翌日の朝は松江の旧市街を散策し、そのあと出雲大社を詣でた。出雲大社へ参詣するための支線が大社線という短い路線であった。終点の大社駅は駅舎が木造の大変立派なもので、そのものずばり出雲大社を模したものとされていた。私たちはその見事な駅舎の前で写真をとったりしたのを良く覚えている。
ところがその大社線は1990年に廃線となっているではないか。実はそのことを私は本日この文章を書くまで知らなかった。1990年というと20年以上も前のことで、大変恥ずかしいことでもある。このことは国鉄がJRになって数多くのローカル線が廃止されるに伴い、急速に私の興味を鉄道から奪っていったことを物語っている。この旅行も、私が友人にそそのかされて興味を持ち、全国を鉄道でめぐったわずか数年間の出来事の中のひとつである。

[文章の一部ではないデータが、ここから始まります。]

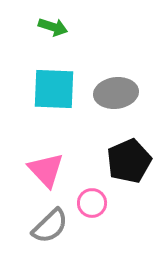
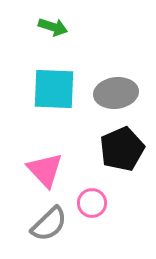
black pentagon: moved 7 px left, 12 px up
pink triangle: moved 1 px left
gray semicircle: moved 1 px left, 2 px up
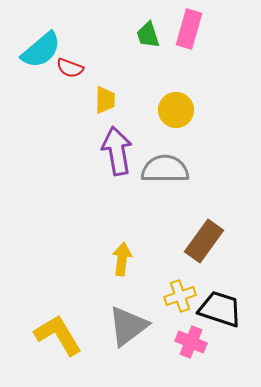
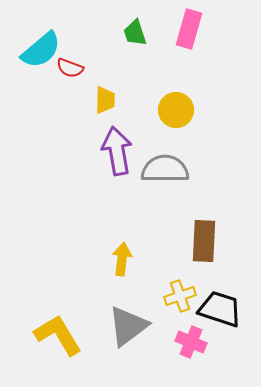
green trapezoid: moved 13 px left, 2 px up
brown rectangle: rotated 33 degrees counterclockwise
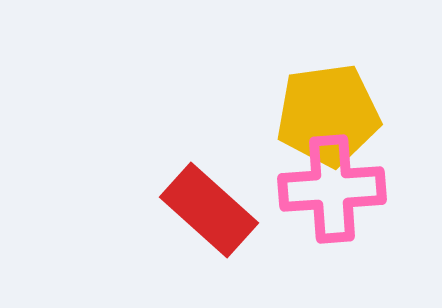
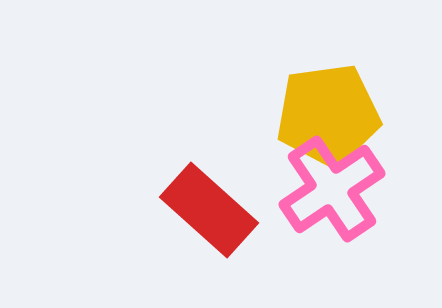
pink cross: rotated 30 degrees counterclockwise
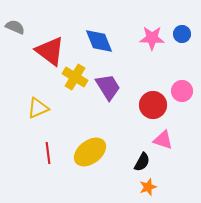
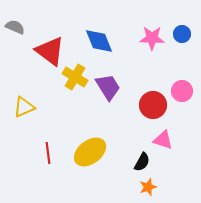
yellow triangle: moved 14 px left, 1 px up
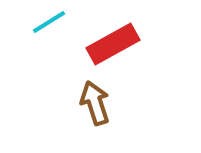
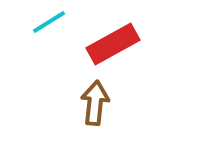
brown arrow: rotated 24 degrees clockwise
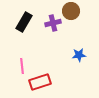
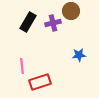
black rectangle: moved 4 px right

縁結びの神様で知られる出雲大社をあとにして私たちは出雲市駅へ戻り、ここから夜行の鈍行列車で京都へ帰ることにしていた。山陰本線を夜通し走る客車列車の夜行は、もちろん硬くて狭いシートで、空調もない。夏の暑い夜だったので、走ると風が入ってくるが、同時に虫も去来する。トンネルでは排気がこもって車内は曇ったようになる。そこでブラインドだけは閉めて、真っ暗な中を走っていった。餘部の鉄橋を渡ったあたりまでは記憶していたが、そのあとは全く記憶が無い。目が覚めると梅小路の機関区が見え、京都駅山陰線ホーム(たしか0番線だったか)に到着した。

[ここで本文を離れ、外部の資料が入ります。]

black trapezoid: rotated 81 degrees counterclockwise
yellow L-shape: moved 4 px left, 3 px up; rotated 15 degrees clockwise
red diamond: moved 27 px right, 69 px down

夜の闇の中を、カタコトと走る客車列車の走行音は、今でも懐かしい。当時、流行り始めた携帯式の音楽プレーヤーでこの音を録音したことがある。客車列車の車内アナウンスに使われるチャイムは、ディーゼル列車や電車のそれとは違い、いい響きだった。扇風機が曇った車内の空気をむなしそうにかき混ぜ、薄暗い蛍光灯が木製の座席を照らしていた。山陰本線はこのような郷愁を誘う列車の宝庫だった。だが今ではどうなっているのだろうか。テレビドラマ「夢千代日記」に出てくるような裏日本の、行き場のないような哀しみも、坦々と走る列車の走行音によってさらに増幅された。そう言えば餘部鉄橋から列車が転落し、多くの死者を出した事故もこのあと何年か後に起こった。

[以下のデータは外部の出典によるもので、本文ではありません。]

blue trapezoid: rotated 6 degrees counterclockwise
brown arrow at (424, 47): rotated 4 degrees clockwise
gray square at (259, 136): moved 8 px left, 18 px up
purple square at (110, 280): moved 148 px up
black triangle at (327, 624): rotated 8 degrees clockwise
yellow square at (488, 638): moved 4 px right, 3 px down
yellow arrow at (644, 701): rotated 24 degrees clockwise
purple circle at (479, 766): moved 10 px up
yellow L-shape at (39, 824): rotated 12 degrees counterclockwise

京都で一部の友人とは別れ、私たちは「青春18きっぷ」のその日の有効分を使い果たすべく、さらに東海道本線を上った。ほとんど朦朧とした眠気の中を、大垣、岐阜と乗り継いで美濃太田駅に到着した。ここから越美南線の終点、北濃駅までの数時間は長良川沿いに走る。結構車窓風景のいい路線のはずだったが、混雑もあり、私は再び睡魔に襲われ、気がつくと美濃白鳥という駅に到着。終点まではわずかだった。
越美南線は越美北線とつながっていない。終点の北濃駅からは国鉄バスに乗って峠を越え、越美北線の九頭竜湖駅まで行く事になる。出発を待つ間、田舎の終着駅のまわりを散策したが、この日も大変暑かったことを覚えている。やがてバスが出発したが、このバスは猛烈な速さで坂を上り、ヘアピンの連続を振り落とされそうになりながら、見晴らしのいいダムの展望台に着いた。バスの運転手はここで少し休憩するという。この休憩時間をかせぐべく、猛スピードで運行したらしかった。もっとも途中に停留所はなく、乗客も私たちだけだったから、私はいきなはからいに感謝した。
九頭竜湖駅はまた、かなりローカルな駅だった。夏の強い日差しが照りつける中を、やがて一台の列車が到着してわずかな客を降ろし、そして私たちは再びローカル線の乗客となった。最初の少しの区間を除けば、平凡な福井の田園地帯を北上する。再び睡魔に襲われ、やがて福井駅に到着した。
福井から米原経由で向かった京都は今朝通った区間である。その区間を走る快速列車は、何とも都会的な感じで私を田舎のモードから都市のモードへと切り替えさせた。もっとも米原までの北陸本線の区間は、乗客も少なく私は冷房の聞いた車内で、心地よく睡眠をとった。福井駅で買ったアイスクリームが、とても美味しかった。